## What the exercise asks
Reproduce, please, only the lines from the first line below to the line containing "Task: Click on the 常設情報", inclusive.

Record extracts START

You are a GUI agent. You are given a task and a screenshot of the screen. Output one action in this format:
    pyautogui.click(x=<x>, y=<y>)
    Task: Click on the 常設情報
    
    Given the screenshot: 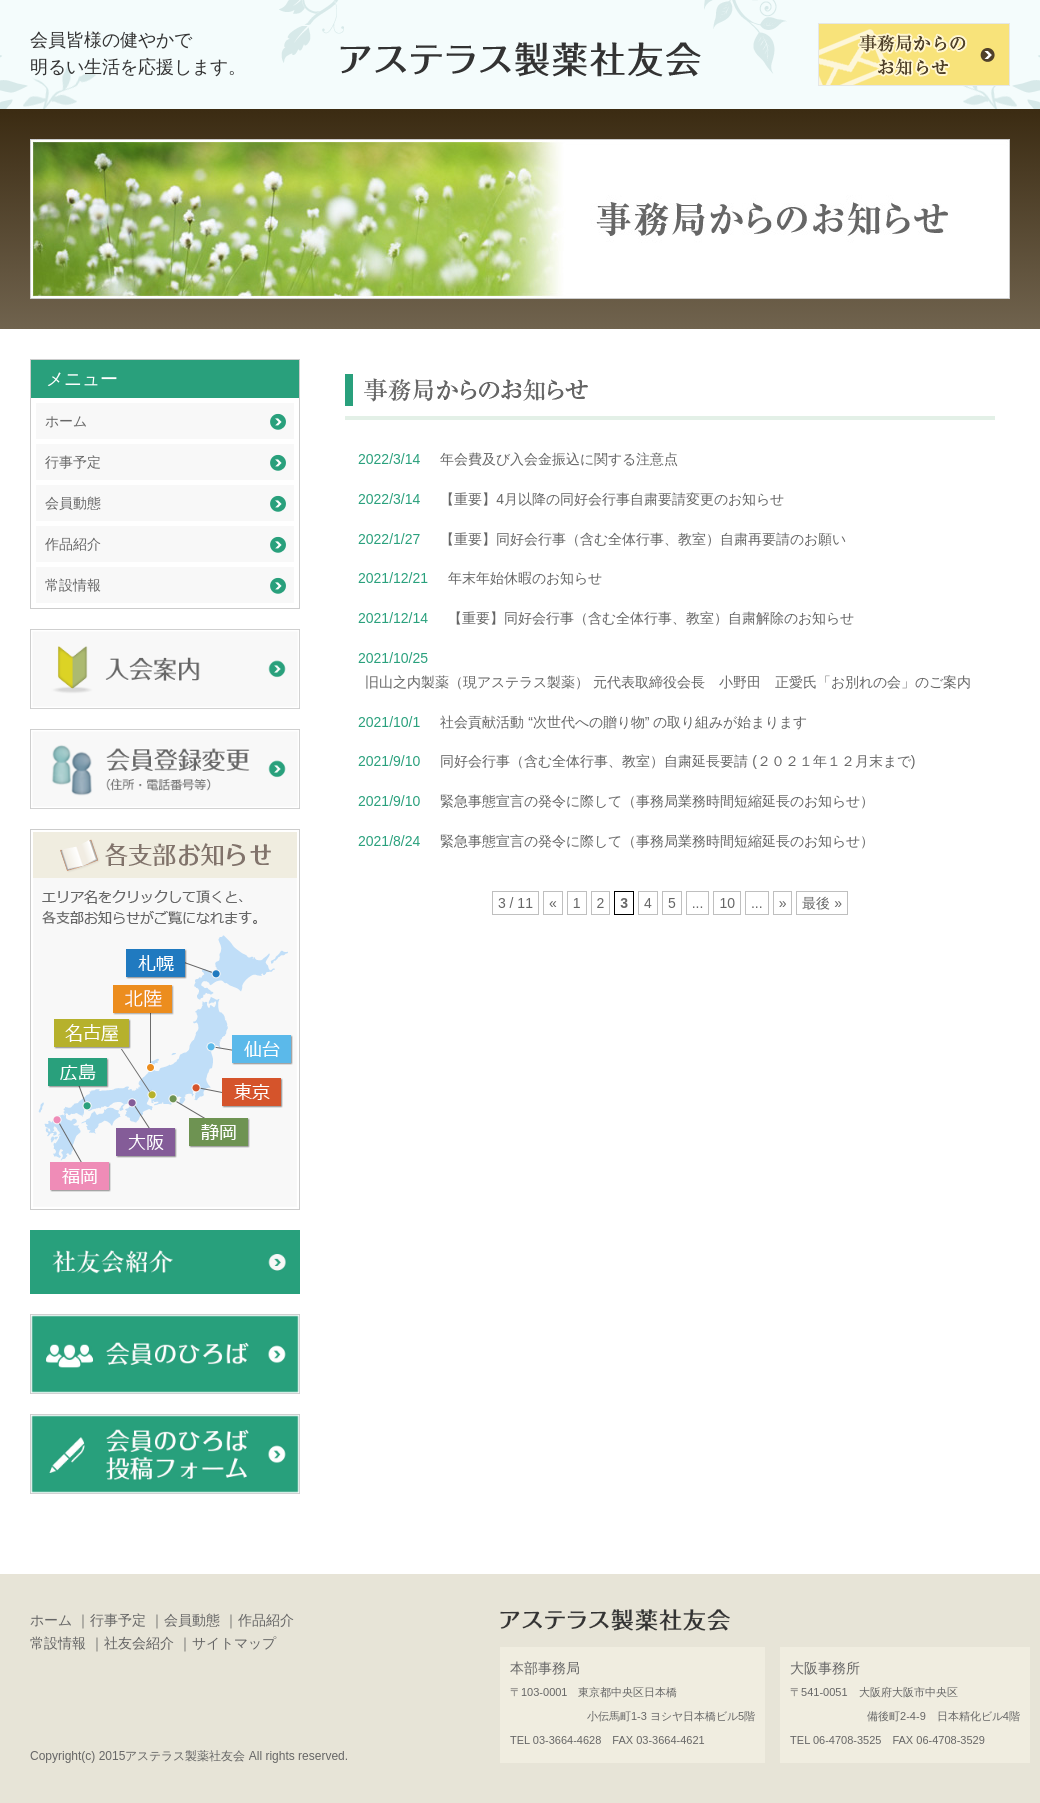 What is the action you would take?
    pyautogui.click(x=73, y=585)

Record extracts END

## Answer for the task
You are a GUI agent. You are given a task and a screenshot of the screen. Output one action in this format:
    pyautogui.click(x=<x>, y=<y>)
    Task: Click on the 常設情報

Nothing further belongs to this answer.